We will be back, since we own there, but if we had been there as a potential owner we would not have purchased there on this trip.  So much for the new management.

I am planning a trip to Kauai with a girlfriend.  Although we have the option to stay at Hanalei Bay it is her first trip to Hawaii. Even though Princeville is my favorite place of all the places I have visited, I will not risk taking her to HB until I am convinced the management knows what is happening at the resort.


----------



## Phill12 (Nov 8, 2007)

barndweller said:


> For future reference, Softballdad, keep your 2 bedroom at Ridge intact and deposit it at II for an AC. Use the full unit for an exchange to HAN ( put in a request & you'll get it.) Use the AC for another great week in a lot of places including Hawaii & Tahoe. The 2 bedroom units at HAN are not lock-offs (for depositing purposes) so to get one you usually must exchange an equal size.



 You are right about keeping the two bedroom. What happened was we love our Naegle building and going July 4th week each year and because of this we bought a second unit in the Ridge Tahoe Tower building (eoy) for trade most of the time.

 Barb that we deal with at our resales dept at the Ridge split it for us booking ski season for the lock-off and has already rented five days of the week.

 For 2010 we will book whole unit for ski and either rent or trade because we are not into ski seasons.

 Funny part here is I had a call from II today six days after canceling the unit and without seeing the remarks on file offered me the same unit.

 Really nice man and we talked about the problems at different resorts that give exchangers the worse units. He agreed and said now that the exchanger comes in behind the owner use and resort rentals. Said not fair but the resort can do anything they want.

  Hawaii hardest place to get and they offer me the same unit at Hanalei Bay as six days ago,unreal that in six days they have no takers!

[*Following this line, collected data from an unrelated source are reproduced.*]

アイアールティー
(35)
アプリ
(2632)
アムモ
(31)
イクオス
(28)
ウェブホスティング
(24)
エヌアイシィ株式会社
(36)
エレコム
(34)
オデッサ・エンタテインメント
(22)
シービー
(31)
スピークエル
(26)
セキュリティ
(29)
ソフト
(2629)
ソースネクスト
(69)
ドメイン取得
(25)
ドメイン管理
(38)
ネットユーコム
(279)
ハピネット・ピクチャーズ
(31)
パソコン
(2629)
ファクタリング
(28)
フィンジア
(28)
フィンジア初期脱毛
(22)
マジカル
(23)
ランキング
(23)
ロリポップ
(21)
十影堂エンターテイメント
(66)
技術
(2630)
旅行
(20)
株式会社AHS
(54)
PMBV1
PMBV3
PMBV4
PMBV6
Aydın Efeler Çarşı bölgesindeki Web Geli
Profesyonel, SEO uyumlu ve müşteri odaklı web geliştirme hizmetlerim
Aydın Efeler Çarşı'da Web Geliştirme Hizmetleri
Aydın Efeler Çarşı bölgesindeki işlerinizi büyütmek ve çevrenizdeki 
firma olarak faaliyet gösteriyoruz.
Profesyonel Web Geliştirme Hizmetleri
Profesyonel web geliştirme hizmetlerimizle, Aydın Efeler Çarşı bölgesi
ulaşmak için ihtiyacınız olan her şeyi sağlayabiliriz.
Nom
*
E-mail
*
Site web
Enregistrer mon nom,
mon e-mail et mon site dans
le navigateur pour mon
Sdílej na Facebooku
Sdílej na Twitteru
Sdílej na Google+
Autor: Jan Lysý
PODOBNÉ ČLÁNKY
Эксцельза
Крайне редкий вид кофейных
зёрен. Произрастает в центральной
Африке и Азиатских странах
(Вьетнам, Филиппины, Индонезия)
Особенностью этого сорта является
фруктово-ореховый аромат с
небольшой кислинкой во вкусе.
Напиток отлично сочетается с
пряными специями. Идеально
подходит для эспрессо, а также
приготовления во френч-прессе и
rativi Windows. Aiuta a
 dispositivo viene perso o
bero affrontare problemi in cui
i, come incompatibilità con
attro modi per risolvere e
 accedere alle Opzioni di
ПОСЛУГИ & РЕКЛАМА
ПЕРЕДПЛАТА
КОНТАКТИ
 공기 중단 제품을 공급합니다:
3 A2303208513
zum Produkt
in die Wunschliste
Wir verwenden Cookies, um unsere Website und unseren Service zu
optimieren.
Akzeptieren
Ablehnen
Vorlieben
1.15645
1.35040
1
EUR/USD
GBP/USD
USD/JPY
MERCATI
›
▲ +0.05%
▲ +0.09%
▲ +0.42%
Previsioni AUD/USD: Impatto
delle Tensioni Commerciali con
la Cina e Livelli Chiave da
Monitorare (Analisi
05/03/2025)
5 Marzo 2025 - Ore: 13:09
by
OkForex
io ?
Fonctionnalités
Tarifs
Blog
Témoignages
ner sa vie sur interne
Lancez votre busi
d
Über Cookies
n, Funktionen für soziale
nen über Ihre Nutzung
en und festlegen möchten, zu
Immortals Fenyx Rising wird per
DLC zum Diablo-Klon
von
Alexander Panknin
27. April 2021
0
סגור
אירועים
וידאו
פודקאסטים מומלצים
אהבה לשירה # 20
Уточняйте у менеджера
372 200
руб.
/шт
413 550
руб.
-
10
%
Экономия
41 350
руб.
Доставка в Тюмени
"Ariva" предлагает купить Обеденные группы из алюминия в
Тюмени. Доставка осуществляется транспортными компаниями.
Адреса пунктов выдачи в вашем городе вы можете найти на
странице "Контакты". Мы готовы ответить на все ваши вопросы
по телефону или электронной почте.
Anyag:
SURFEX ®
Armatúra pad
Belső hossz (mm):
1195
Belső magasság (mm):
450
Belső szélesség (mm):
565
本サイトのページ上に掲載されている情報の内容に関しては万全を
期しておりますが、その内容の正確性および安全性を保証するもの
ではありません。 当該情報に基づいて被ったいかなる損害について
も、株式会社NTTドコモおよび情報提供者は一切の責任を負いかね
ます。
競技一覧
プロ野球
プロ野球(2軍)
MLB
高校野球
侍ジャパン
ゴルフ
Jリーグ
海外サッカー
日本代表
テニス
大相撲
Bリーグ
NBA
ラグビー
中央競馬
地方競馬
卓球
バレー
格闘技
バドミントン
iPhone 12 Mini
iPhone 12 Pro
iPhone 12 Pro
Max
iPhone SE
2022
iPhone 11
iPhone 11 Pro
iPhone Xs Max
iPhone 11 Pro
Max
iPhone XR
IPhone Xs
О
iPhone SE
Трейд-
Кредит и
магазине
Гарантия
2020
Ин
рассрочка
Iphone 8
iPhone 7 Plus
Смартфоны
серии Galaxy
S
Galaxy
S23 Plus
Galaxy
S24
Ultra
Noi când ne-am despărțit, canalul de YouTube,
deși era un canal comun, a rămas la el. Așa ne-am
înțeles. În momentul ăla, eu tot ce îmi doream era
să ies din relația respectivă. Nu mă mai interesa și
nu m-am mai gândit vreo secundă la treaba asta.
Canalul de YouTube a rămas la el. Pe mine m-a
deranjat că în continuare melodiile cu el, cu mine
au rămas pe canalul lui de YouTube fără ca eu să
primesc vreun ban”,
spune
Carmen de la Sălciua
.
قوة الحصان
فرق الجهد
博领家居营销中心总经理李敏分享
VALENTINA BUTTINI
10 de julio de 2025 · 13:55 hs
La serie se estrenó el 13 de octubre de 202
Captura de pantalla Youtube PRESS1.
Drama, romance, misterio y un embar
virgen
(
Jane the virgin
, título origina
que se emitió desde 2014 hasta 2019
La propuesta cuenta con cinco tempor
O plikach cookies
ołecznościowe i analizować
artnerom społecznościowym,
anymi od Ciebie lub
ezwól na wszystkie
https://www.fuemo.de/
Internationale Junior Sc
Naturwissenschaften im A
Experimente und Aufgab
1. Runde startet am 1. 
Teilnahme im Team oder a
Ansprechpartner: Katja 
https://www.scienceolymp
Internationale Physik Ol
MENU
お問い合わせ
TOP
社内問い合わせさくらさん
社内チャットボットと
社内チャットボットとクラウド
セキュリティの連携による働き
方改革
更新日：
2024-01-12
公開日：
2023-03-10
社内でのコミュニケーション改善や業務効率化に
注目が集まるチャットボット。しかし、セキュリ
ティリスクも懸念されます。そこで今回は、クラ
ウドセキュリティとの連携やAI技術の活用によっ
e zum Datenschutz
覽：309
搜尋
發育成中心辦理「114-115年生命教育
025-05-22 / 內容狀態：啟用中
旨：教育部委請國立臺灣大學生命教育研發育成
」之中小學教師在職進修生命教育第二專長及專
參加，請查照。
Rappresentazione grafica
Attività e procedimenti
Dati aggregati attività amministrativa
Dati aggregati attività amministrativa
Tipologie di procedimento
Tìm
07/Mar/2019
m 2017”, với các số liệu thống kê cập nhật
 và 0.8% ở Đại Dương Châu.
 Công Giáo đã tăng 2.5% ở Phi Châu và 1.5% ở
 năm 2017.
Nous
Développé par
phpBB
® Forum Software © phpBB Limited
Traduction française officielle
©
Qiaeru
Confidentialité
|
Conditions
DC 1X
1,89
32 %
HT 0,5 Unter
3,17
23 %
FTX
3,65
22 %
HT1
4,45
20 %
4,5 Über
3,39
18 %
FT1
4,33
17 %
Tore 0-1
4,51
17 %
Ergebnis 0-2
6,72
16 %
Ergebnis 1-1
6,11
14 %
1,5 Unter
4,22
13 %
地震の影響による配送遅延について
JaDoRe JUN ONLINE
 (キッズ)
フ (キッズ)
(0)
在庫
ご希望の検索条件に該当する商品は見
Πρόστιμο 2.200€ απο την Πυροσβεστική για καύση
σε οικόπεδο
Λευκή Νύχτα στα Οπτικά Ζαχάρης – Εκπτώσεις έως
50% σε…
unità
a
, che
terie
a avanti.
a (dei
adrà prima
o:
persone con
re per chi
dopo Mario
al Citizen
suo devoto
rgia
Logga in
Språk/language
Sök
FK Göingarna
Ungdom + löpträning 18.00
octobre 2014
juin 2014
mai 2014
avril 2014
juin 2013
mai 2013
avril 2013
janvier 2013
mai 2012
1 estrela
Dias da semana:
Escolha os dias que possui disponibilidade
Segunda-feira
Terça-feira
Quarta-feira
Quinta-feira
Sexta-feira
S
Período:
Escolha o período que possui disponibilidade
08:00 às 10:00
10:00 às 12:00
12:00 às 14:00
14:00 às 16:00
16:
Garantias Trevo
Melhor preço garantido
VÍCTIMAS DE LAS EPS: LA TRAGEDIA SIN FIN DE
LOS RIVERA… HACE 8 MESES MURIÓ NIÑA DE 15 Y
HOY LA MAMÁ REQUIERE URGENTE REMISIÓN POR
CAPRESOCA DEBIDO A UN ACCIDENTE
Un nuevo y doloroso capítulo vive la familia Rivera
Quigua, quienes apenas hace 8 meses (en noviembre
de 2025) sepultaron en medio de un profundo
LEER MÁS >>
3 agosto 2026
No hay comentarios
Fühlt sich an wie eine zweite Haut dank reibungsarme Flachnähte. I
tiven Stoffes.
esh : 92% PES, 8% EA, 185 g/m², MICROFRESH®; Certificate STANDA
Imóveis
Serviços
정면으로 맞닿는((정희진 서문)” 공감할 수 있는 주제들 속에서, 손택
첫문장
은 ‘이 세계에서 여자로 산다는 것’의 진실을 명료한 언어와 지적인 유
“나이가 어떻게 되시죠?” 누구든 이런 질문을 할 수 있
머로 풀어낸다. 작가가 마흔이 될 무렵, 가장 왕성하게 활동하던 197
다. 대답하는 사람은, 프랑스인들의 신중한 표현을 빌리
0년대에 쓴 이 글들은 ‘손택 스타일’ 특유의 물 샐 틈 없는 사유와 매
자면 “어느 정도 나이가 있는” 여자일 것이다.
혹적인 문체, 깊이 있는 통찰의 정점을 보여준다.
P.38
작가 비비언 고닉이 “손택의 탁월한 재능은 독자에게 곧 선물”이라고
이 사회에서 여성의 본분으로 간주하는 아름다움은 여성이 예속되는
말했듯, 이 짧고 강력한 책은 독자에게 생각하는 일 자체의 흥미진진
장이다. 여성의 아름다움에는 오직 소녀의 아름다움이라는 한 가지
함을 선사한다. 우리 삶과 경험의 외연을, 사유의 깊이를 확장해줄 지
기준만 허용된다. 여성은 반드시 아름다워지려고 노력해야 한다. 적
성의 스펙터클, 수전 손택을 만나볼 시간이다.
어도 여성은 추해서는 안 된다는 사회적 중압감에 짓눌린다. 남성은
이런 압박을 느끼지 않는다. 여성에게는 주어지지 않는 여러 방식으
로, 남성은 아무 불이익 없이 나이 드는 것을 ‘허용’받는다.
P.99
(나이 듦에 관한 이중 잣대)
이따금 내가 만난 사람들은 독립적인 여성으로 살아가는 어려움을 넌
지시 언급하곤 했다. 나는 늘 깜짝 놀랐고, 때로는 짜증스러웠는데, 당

 I wonder if this has anything to do with dropping the five star ratings? If five star resorts are holding their three star units for exchange then what is point of the rating anyway!:annoyed:


----------



## Bob P (Nov 9, 2007)

http://www.kauaiworld.com/articles/2007/11/09/news/news03.txt


----------



## wilma (Nov 9, 2007)

HBR furloughing employees! This doesn't surprise me. It seems that now that Quintus has sold out the resort, they are handing over a resort in pretty bad shape and letting the timeshare board and private owners deal with the problems. It's too bad, it's a beautiful piece of property but it has not been managed well.


----------



## barndweller (Nov 9, 2007)

Quintus is a lousy management company in my opinion. Although the David Wally Resort is very nice, I could never recommend anyone buy there, even resale. The developer, Quintus Resorts, LLC., have enjoyed very limited success as timeshare developers as far as I've been able to tell from the limited information I can find. I'm not sure they did okay financially as the developer at Hanalei Bay Resort.They started out selling whole ownerships for a real bargain & of course the best units were immediately sold. What remained were some 2 bedroom with nice views, a handful of 1 bedroom with nice views & a bunch of old, rundown hotel rooms with practically no view to market as traditional timeshare. Those converted hotel units are the units that generate almost all the complaints. People stay in these on bargain rates (or a studio  & some 1 bedrm exchanges & expect daily maid service & regular hotel amenities that Quintus Management does not include with the hotel units. They have done a really shoddy job of conversion on those units & only this year (after almost 10 years as the developer) has the BOD headed by president Gary Grottke, co-owner of Quintus, begun interior refurbishments. MF at Hanalei has been kept very low compared to other timeshare resorts in Hawaii, resulting in small reserve balances for upgrades & improvements. Owners are kept in the dark by the BOD. We receive a ballot & bill for MF once a year but there is never any other communication. We get no reports on meetings or results of elections. All my e-mails & notes to management have gone unanswered. I didn't even know that the GM had moved on to manage somewhere else. I have no idea who the new GM is! The growing number of owner, renter, & exchanger complaints point to a need to employ a new management company that will take a more agressive role in bringing this wonderful resort up to it's full potential. Owners need to bite the bullet & somehow get rid of Quintus, hire a full service management company, vote those developers off the BOD (I don't even know who the rest are!) & approve a special assessment plan. Only then will our resort become the top quality destination we all know it can be.


----------



## somerville (Nov 10, 2007)

I just arrived at the resort last night.  There was plenty of staff for checkin.  I will be attending the owners meeting on Monday.  I will try to get some answers.  If anyone has questions that they would like asked, send me an e-mail or PM.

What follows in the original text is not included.